Vorrei la sfera di cristallo per vedere come si evolve il mercato del lavoro nei prossimi 30 anni ma purtroppo non l’abbiamo. Facendo delle speculazioni sul futuro osservando ciò che sta accadendo oggi ritengo che ci troviamo davanti ad una rivoluzione molto importante per il nostro ruolo di lavoratori su questo pianeta.
Le previsioni ci dicono ci sarà un enorme perdita di posti di lavoro, ma ci dicono anche che ci sarà una grande richiesta di lavoratori da parte della aziende che faticheranno a coprire alcune posizioni. Quindi la situazione probabilmente sarà più quella di miss-match tra domanda e offerta.
Ciò che vedo abbastanza certo è che serviranno nuove competenze, che oggi non possiamo nemmeno totalmente prevedere. E per questo le persone che avranno una “employability” più alta saranno quelle che saranno in grado di aggiornarsi continuamente, imparare materie nuove e integrare la propria conoscenza man mano che il mondo evolve.
Ciò che vedo improbabile è lo scenario lavorativo dei baby-boomers che hanno mantenuto uno stesso lavoro per la vita, non dovendo aggiornare le proprie competenze. Ecco perché diventa sempre più importante oggi, e domani, imparare ad imparare.
L’IA è anche un tema politico. Lo è sempre stato ma oggi lo è in modo specifico per il suo utilizzo in termini di sorveglianza e controllo. Se ne parla poco ma tutti possono vedere (guardare non basta) cosa sta succedendo in Cina. Non tanto per l’implementazione di sistemi di riconoscimento facciale ma per le strategie di utilizzo dell’IA per il futuro dominio del mondo. Altro aspetto da non sottovalutare, forse determinato dal controllo pervasivo reso possibile dal controllo di tutti i dati, è la complicità del cittadino, la sua partecipazione al progetto strategico nazionale rinunciando alla propria libertà. Un segnale di cosa potrebbe succedere domani anche da noi in termini di minori libertà e sparizione dei sistemi democratici che ci caratterizzano come occidentali? O un’esasperata reazione non motivata dal fatto che le IA possono comunque essere sviluppate e governate anche con finalità e scopi diversi?

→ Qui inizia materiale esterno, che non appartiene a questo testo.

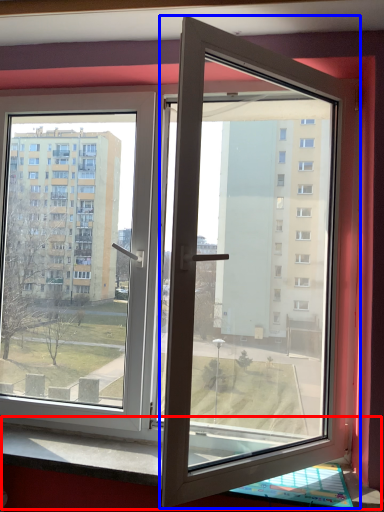 Question: Among these objects, which one is farthest to the camera, window sill (highlighted by a red box) or door (highlighted by a blue box)?

Choices:
 (A) window sill
 (B) door

Answer: (A) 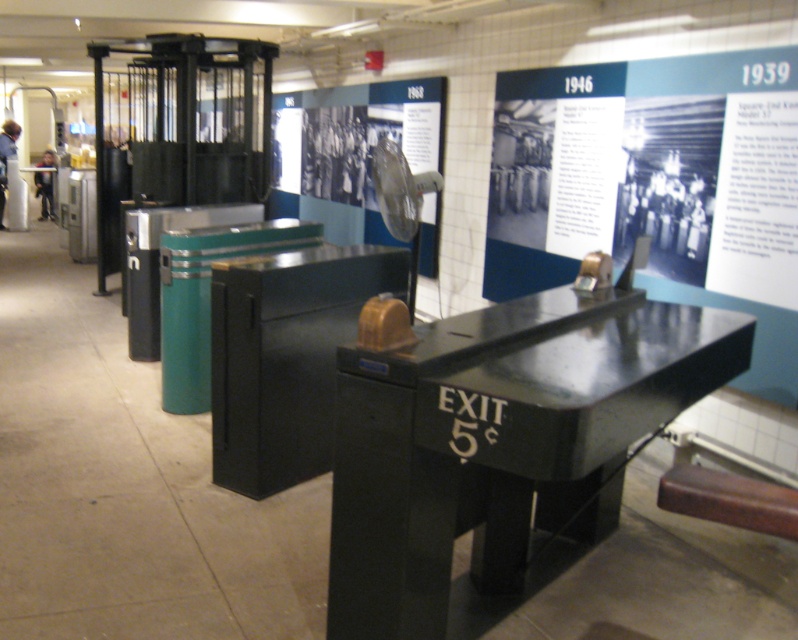 Question: Does black polished wood table at center come in front of white paper at upper center?

Choices:
 (A) yes
 (B) no

Answer: (A)

Question: Can you confirm if black polished wood table at center is bigger than white paper at upper center?

Choices:
 (A) no
 (B) yes

Answer: (A)

Question: Which of the following is the closest to the observer?

Choices:
 (A) black polished wood table at center
 (B) white paper at upper center

Answer: (A)

Question: Observing the image, what is the correct spatial positioning of black polished wood table at center in reference to white paper at upper center?

Choices:
 (A) left
 (B) right

Answer: (A) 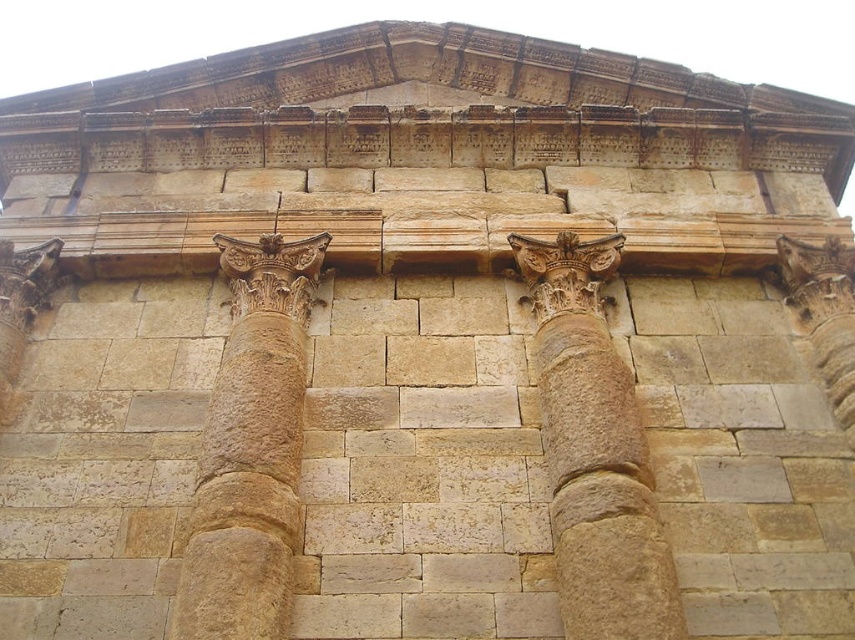 You are standing in front of the ancient stone facade and want to take a photo of the point at coordinates point (543, 349). Your camera has a maximum focus range of 150 feet. Will the camera be able to focus on the point?

The distance of point (543, 349) from the camera is 163.79 feet, which exceeds the camera maximum focus range of 150 feet. Therefore, the camera will not be able to focus on the point.

In the scene shown: You are an architect examining the ancient structure. You notice the beige stone column at center and the brown stone column at center. Which column is located directly above the other?

The beige stone column at center is positioned under the brown stone column at center, meaning the brown stone column at center is directly above the beige stone column at center.

You are an architect examining the ancient structure. You notice the beige stone column at center and the brown stone column at center. Which column is shorter?

The beige stone column at center is shorter than the brown stone column at center.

Probabilmente la verità sta nel mezzo. Però è certo che la raccolta massiccia di dati relativi alle abitudini di consumo, intrattenimento, spostamenti, frequentazioni ecc. delle persone offre terreno fertile per un maggior controllo dei cittadini stessi. Il controllo, anche prima dell’IA, lede la libertà dell’individuo per tutelare potenzialmente la sicurezza del gruppo (della nazione per esempio).
Senza per forza spostarci in Cina e pensando a cosa accade a noi in Italia nelle nostre abitudini di consumo e intrattenimento sorge spontaneo l’interrogativo su dove il libero arbitrio dell’individuo nella scelta del nuovo film da vedere mentre sfoglia la galleria di Netflix che con il suo sistema di IA gli propone delle scelte adatte a lui. Si tratta solo di un film e l’intento può essere di servire al meglio il proprio cliente. Resta comunque aperta la questione di quanta libertà l’individuo davvero abbia di fronte ad un catalogo pre-selezionato secondo i criteri di un’azienda che fa profitto dai click e dalle ore spese sulla sua piattaforma.

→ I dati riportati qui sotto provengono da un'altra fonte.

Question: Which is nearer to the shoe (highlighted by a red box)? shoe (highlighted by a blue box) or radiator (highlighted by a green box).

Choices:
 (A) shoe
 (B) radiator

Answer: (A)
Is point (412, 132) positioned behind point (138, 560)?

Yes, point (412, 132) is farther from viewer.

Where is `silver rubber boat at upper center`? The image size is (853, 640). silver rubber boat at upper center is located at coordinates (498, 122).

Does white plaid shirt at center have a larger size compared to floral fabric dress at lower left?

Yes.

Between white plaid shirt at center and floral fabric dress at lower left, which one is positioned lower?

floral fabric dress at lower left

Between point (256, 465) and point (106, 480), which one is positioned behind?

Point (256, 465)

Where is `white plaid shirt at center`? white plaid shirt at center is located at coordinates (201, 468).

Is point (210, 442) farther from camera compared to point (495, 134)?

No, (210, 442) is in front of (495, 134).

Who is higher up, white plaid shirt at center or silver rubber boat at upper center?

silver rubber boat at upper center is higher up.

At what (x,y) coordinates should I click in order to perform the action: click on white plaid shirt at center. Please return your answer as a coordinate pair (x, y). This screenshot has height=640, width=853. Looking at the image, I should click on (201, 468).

Noi esseri umani utilizziamo una serie di scorciatoie cognitive che ci permettono di leggere la complessità del mondo in modo più semplice. Questo meccanismo porta però a degli errori, dei bias cognitivi talvolta. Uno di questi è il bias di conferma, ovvero tendiamo a cercare la conferma di ciò che già pensiamo piuttosto che raccogliere informazioni su opinioni opposte.
Nella diffusione di informazioni politiche online questo meccanismo viene spesso sfruttato e così, grazie agli algoritmi di IA dei social e motori di ricerca che frequentiamo, ci verrà proposta sempre informazione a conferma dei nostri pensieri. E questo probabilmente non favorisce la libertà dell’individuo di formarsi un’opinione più completa su un fatto.
Siamo dentro l’era digitale. La viviamo da sonnambuli felici dotati di strumenti che nessuno prima di noi ha avuto la fortuna di usare. Viviamo dentro realtà parallele, percepite tutte come reali, accettiamo la mediazione tecnologica in ogni attività: cognitiva, relazionale, emotiva, sociale, economica e politica. L’accettazione diffusa di questa mediazione riflette una difficoltà crescente nella comprensione umana della realtà e del mondo (ci pensano le macchine!) e della crescente incertezza. In che modo le macchine, le intelligenze artificiali potrebbero oggi svolgere un ruolo diverso nel rimettere l’uomo al centro, nel soddisfare il suo bisogno di comunità e relazioni reali, e nel superare l’incertezza?
Per avere sistemi di IA che veramente favoriscano lo sviluppo dell’uomo la conversazione forse dovrebbe concentrarsi sui parametri che chi costruisce quel sistema usa per determinarne la bontà. Riprendendo l’esempio di Netflix, se un parametro di definizione del successo dell’azienda fosse “ore trascorse a guardare serie e film sulla piattaforma” dovremmo chiederci se questo aiuta davvero l’essere umano a stare meglio. Quindi credo che tutto parta dal cercare di proporre alle aziende tecnologiche dei parametri di definizione del loro successo che siano davvero allineati alla qualità della vita delle persone.
La grande difficoltà delle piattaforme tecnologiche poi è trovare un equilibrio tra il desiderio di costruire prodotti pro-human e le esigenze degli share holders a cui presentare i conti.
Couch surfing tempo fa fece un esperimento interessante cercando di usare una metrica di definizione del suo successo che tenesse in considerazione il tempo che le persone trascorrevano fisicamente insieme. Infatti l’obiettivo della piattaforma era favorire il contatto tra individui di nazioni e città diverse, non semplicemente farli chattare online. Il nodo non ancora dipanato oggi resta come rendere monetizzabili i buoni intenti di chi progetta le piattaforme che frequentiamo.